▶ **Work task**:
Only the lines from the line with "Varaa paikka" through the end of the records belong in your reply, copied exactly, with every picture left out.

▶ **Task input**:
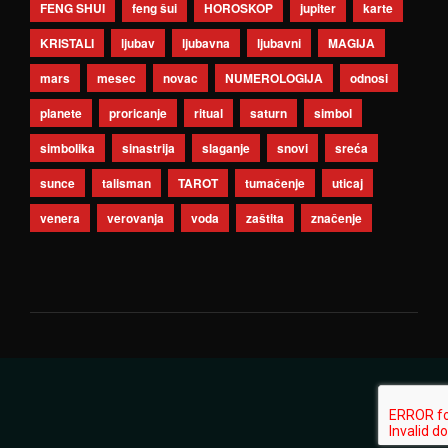
FENG SHUI
feng šui
HOROSKOP
jupiter
karte
KRISTALI
ljubav
ljubavna
ljubavni
MAGIJA
mars
mesec
novac
NUMEROLOGIJA
odnosi
planete
proricanje
ritual
saturn
simbol
simbolika
sinastrija
slaganje
snovi
sreća
sunce
talisman
TAROT
tumačenje
uticaj
venera
verovanja
voda
zaštita
značenje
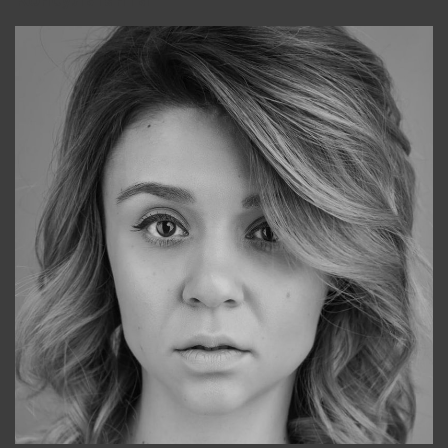
Консультанты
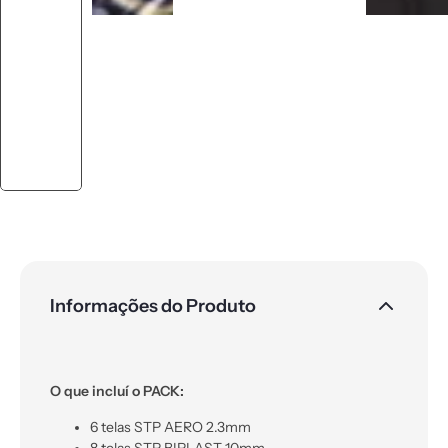
Informações do Produto
O que incluí o PACK:
6 telas STP AERO 2.3mm
8 telas STP BIPLAST 10mm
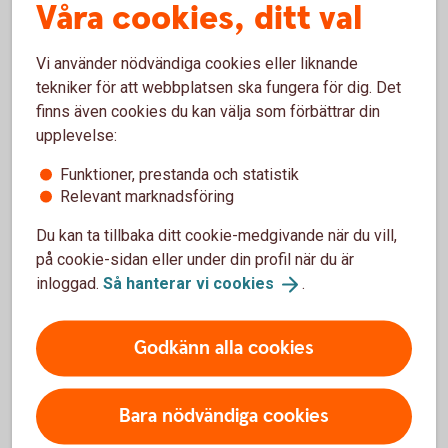
Våra cookies, ditt val
Vanliga frågor och svar om
Vi använder nödvändiga cookies eller liknande
tekniker för att webbplatsen ska fungera för dig. Det
Bostadsobligationer
finns även cookies du kan välja som förbättrar din
upplevelse:
Varför är det så låg ränta på bostäder?
Funktioner, prestanda och statistik
Relevant marknadsföring
Vilket är det minsta beloppet som kan handlas?
Du kan ta tillbaka ditt cookie-medgivande när du vill,
på cookie-sidan eller under din profil när du är
Vad behöver jag för att kunna handla?
inloggad.
Så hanterar vi
cookies
.
Godkänn alla cookies
Ränteplaceringar
Bara nödvändiga cookies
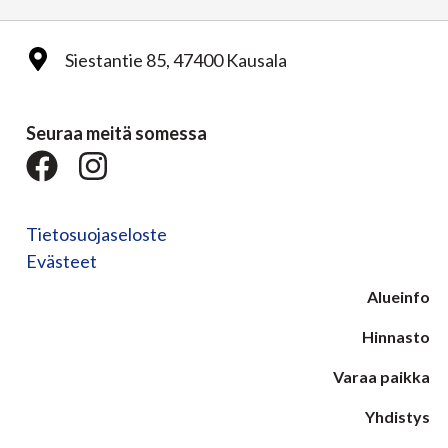
Siestantie 85, 47400 Kausala
Seuraa meitä somessa
Tietosuojaseloste
Evästeet
Alueinfo
Hinnasto
Varaa paikka
Yhdistys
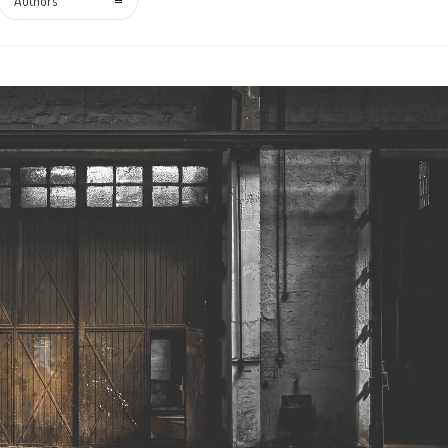
Authors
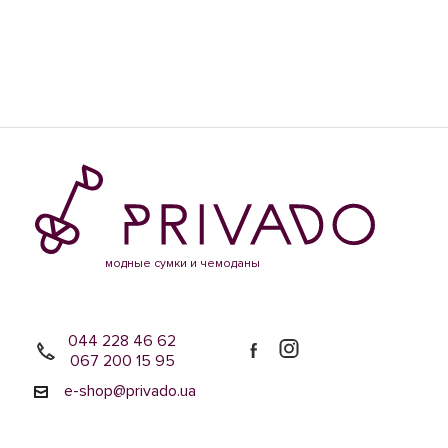
модные сумки и чемоданы
044 228 46 62
067 200 15 95
e-shop@privado.ua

▶ **Reply to the exercise**:
Varaa paikka
Yhdistys
Authors
модные сумки и чемоданы
044 228 46 62
067 200 15 95
e-shop@privado.ua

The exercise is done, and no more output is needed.